Новых радостей не бывает, мы наследуем радости прошлого, и дети завтрашнего века с тем же восторгом воспримут преодоление пространства. Разве что без пряников.
– Я прошла политбойцом всю Гражданскую. У полит-бойца разные обязанности, но задача одна: просвещение. Народ, воспитанный на мифах религии, не может ощущать себя свободным, пока не познает окружающую действительность…
Журчит внизу мамин голос. Ее слушают уважительно, лишь изредка позволяя уточняющие вопросы. Для других сейчас – не время.
– Простите, что вы сказали? Нет, я не работаю с той поры, как родила сына. Знаете, высший долг женщины – семья, воспитание детей, здоровье родных. В этом смысл женского начала самой природы, и искать иного – значит, нарушать законы естества. Следующее поколение, то есть наши дети, должно быть умнее, сильнее, здоровее и благороднее нас. Только при этом условии колесо истории будет катиться вперед, а не вращаться вхолостую.
Мамин голос. Я слышал его еще до рождения, но воспринимал, как добрый рокот волн, на которых выплыву в жизнь.

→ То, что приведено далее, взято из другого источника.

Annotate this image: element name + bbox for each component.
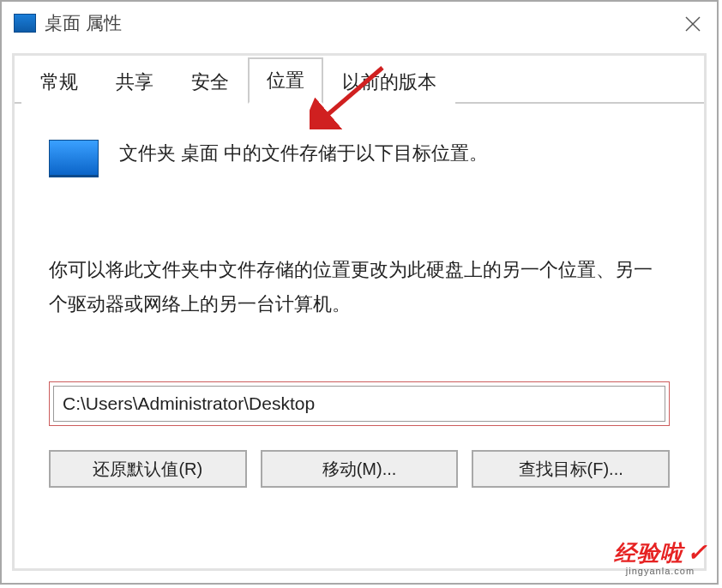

«Сына, почему ты бледный? Что случилось?..»
Ничего, мама, просто я иду к тебе. Я возвращаюсь: ведь ты сейчас слилась с морем, правда? Я возвращаюсь к вам – к тебе и к морю. По каплям – к вам.

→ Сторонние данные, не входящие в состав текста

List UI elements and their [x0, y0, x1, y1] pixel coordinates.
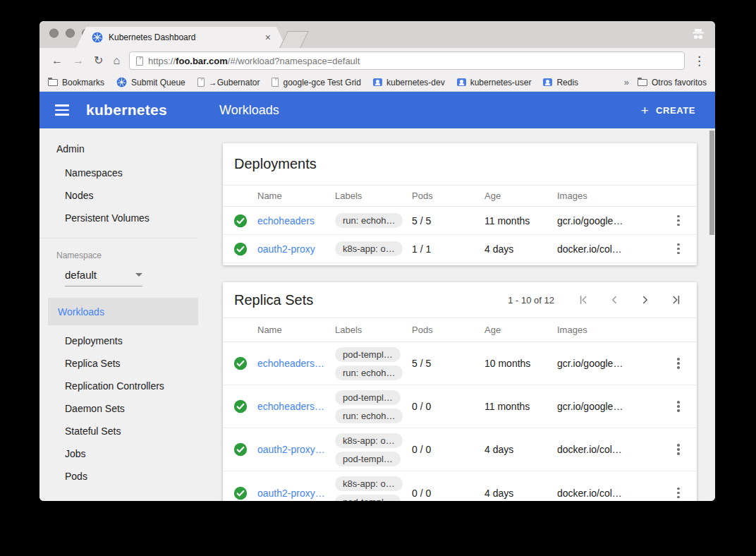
- column-images: Images: [557, 191, 660, 201]
- kubernetes-icon: [116, 77, 127, 87]
- kubernetes-favicon-icon: [92, 32, 103, 43]
- sidebar-item-stateful-sets[interactable]: Stateful Sets: [39, 420, 198, 442]
- status-ok-icon: [223, 442, 257, 457]
- label-chip: run: echoh…: [335, 365, 403, 380]
- bookmark-gubernator[interactable]: →Gubernator: [197, 78, 260, 87]
- bookmark-label: kubernetes-dev: [386, 78, 445, 87]
- pagination: 1 - 10 of 12: [508, 294, 683, 306]
- resource-link[interactable]: oauth2-proxy: [257, 243, 335, 255]
- browser-menu-icon[interactable]: ⋮: [690, 54, 708, 68]
- sidebar-item-namespaces[interactable]: Namespaces: [39, 162, 198, 184]
- images-cell: docker.io/col…: [557, 488, 660, 499]
- table-row: oauth2-proxy k8s-app: o… 1 / 1 4 days do…: [223, 235, 697, 263]
- column-age: Age: [484, 191, 557, 201]
- resource-link[interactable]: oauth2-proxy…: [257, 488, 335, 499]
- bookmark-label: Submit Queue: [131, 78, 185, 87]
- browser-tab[interactable]: Kubernetes Dashboard ×: [76, 27, 286, 48]
- age-cell: 11 months: [484, 401, 557, 412]
- namespace-label: Namespace: [39, 238, 198, 260]
- browser-window: Kubernetes Dashboard × ← → ↻ ⌂ https://f…: [39, 21, 715, 501]
- namespace-select[interactable]: default: [65, 269, 142, 286]
- tab-strip: Kubernetes Dashboard ×: [39, 21, 715, 48]
- pods-cell: 5 / 5: [412, 358, 484, 369]
- tab-close-icon[interactable]: ×: [265, 32, 271, 42]
- previous-page-icon[interactable]: [608, 294, 621, 306]
- label-chip: pod-templ…: [335, 390, 401, 405]
- next-page-icon[interactable]: [639, 294, 652, 306]
- bookmark-kubernetes-dev[interactable]: kubernetes-dev: [373, 78, 445, 87]
- bookmark-google-gce-test-grid[interactable]: google-gce Test Grid: [272, 78, 361, 87]
- row-menu-button[interactable]: [660, 397, 697, 416]
- status-ok-icon: [223, 486, 257, 500]
- pods-cell: 0 / 0: [412, 444, 484, 455]
- pagination-range: 1 - 10 of 12: [508, 295, 554, 306]
- column-name: Name: [257, 325, 335, 335]
- row-menu-button[interactable]: [660, 353, 697, 373]
- bookmark-submit-queue[interactable]: Submit Queue: [116, 77, 185, 87]
- column-name: Name: [257, 191, 335, 201]
- scrollbar[interactable]: [709, 131, 714, 235]
- bookmark-redis[interactable]: Redis: [543, 78, 578, 87]
- last-page-icon[interactable]: [670, 294, 683, 306]
- window-close-button[interactable]: [49, 29, 59, 38]
- column-labels: Labels: [335, 191, 412, 201]
- images-cell: gcr.io/google…: [557, 401, 660, 412]
- sidebar: Admin Namespaces Nodes Persistent Volume…: [39, 128, 198, 501]
- pods-cell: 0 / 0: [412, 488, 484, 499]
- chevron-down-icon: [135, 273, 142, 277]
- hamburger-menu-icon[interactable]: [55, 104, 69, 116]
- reload-icon[interactable]: ↻: [89, 55, 108, 66]
- sidebar-item-nodes[interactable]: Nodes: [39, 184, 198, 207]
- bookmark-bookmarks-folder[interactable]: Bookmarks: [48, 78, 104, 87]
- folder-icon: [48, 79, 58, 86]
- replica-sets-card: Replica Sets 1 - 10 of 12 Name Labels Po…: [223, 282, 697, 501]
- table-row: echoheaders run: echoh… 5 / 5 11 months …: [223, 207, 697, 235]
- page-title: Workloads: [219, 103, 279, 118]
- sidebar-item-jobs[interactable]: Jobs: [39, 442, 198, 465]
- page-security-icon[interactable]: [136, 56, 143, 66]
- resource-link[interactable]: echoheaders…: [257, 358, 335, 369]
- images-cell: docker.io/col…: [557, 243, 660, 255]
- first-page-icon[interactable]: [577, 294, 590, 306]
- table-header: Name Labels Pods Age Images: [223, 318, 697, 342]
- table-row: oauth2-proxy… k8s-app: o… pod-templ… 0 /…: [223, 428, 697, 471]
- sidebar-item-replication-controllers[interactable]: Replication Controllers: [39, 375, 198, 397]
- browser-toolbar: ← → ↻ ⌂ https://foo.bar.com/#/workload?n…: [39, 48, 715, 73]
- sidebar-item-replica-sets[interactable]: Replica Sets: [39, 352, 198, 375]
- bookmark-label: →Gubernator: [209, 78, 260, 87]
- new-tab-button[interactable]: [279, 31, 309, 48]
- label-chip: k8s-app: o…: [335, 476, 403, 491]
- create-button[interactable]: + CREATE: [641, 104, 695, 117]
- sidebar-item-pods[interactable]: Pods: [39, 465, 198, 488]
- bookmark-other-favorites-folder[interactable]: Otros favoritos: [638, 78, 707, 87]
- row-menu-button[interactable]: [660, 239, 697, 259]
- page-icon: [272, 78, 279, 87]
- sidebar-item-daemon-sets[interactable]: Daemon Sets: [39, 397, 198, 420]
- label-chip: k8s-app: o…: [335, 241, 403, 256]
- bookmarks-overflow-icon[interactable]: »: [624, 77, 629, 87]
- sidebar-section-admin[interactable]: Admin: [39, 128, 198, 162]
- row-menu-button[interactable]: [660, 483, 697, 501]
- table-header: Name Labels Pods Age Images: [223, 185, 697, 207]
- back-icon[interactable]: ←: [47, 55, 68, 66]
- status-ok-icon: [223, 214, 257, 228]
- page-icon: [197, 78, 205, 87]
- resource-link[interactable]: oauth2-proxy…: [257, 444, 335, 455]
- status-ok-icon: [223, 242, 257, 256]
- resource-link[interactable]: echoheaders…: [257, 401, 335, 412]
- forward-icon[interactable]: →: [68, 55, 89, 66]
- sidebar-item-persistent-volumes[interactable]: Persistent Volumes: [39, 207, 198, 229]
- bookmark-kubernetes-user[interactable]: kubernetes-user: [457, 78, 532, 87]
- resource-link[interactable]: echoheaders: [257, 215, 335, 226]
- kubernetes-logo: kubernetes: [86, 102, 167, 119]
- sidebar-item-workloads[interactable]: Workloads: [48, 298, 198, 325]
- main-content: Deployments Name Labels Pods Age Images …: [198, 128, 715, 501]
- row-menu-button[interactable]: [660, 440, 697, 459]
- sidebar-item-deployments[interactable]: Deployments: [39, 330, 198, 352]
- namespace-value: default: [65, 269, 97, 281]
- home-icon[interactable]: ⌂: [108, 55, 125, 66]
- table-row: echoheaders… pod-templ… run: echoh… 5 / …: [223, 342, 697, 385]
- row-menu-button[interactable]: [660, 211, 697, 231]
- address-bar[interactable]: https://foo.bar.com/#/workload?namespace…: [129, 52, 685, 70]
- window-minimize-button[interactable]: [66, 29, 75, 38]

Я не видел маминого Крыма, я не знаю, какой он; чем отличается от отцовского, лучше или хуже его. Не знаю и уже не узнаю.
В Джанкое расходятся пути. На юг – в Симферополь, где три года назад я гулял по саду буржуя Христофорова с девочкой в бантах. Где она сейчас, интересно?.. И на восток – там Феодосия, а рядом – Коктебель.
– Поезд стоит четыре часа, сына. Может быть, погуляем, посмотрим город? Семнадцать лет назад в него первыми ворвались конники твоего отца.
– Ура-а!..
Мама смеется. Я кричал, чтобы она рассмеялась: я-то помню разговор в Бахчисарае о двух тысячах сабель Махно. Но мама так редко улыбается в последнее время.
А на платформе возле дверей вагона – военный комендант. Смущен, часто вытирает пот, снимая фуражку. Но – непреклонен:
– Вам надлежит тотчас же выехать в Москву. Вот билеты. Поезд через два часа тридцать семь минут.
– Почему? Зачем? Чье это распоряжение?
– Обождите в моем кабинете. Покажите, какие вещи. Прошу.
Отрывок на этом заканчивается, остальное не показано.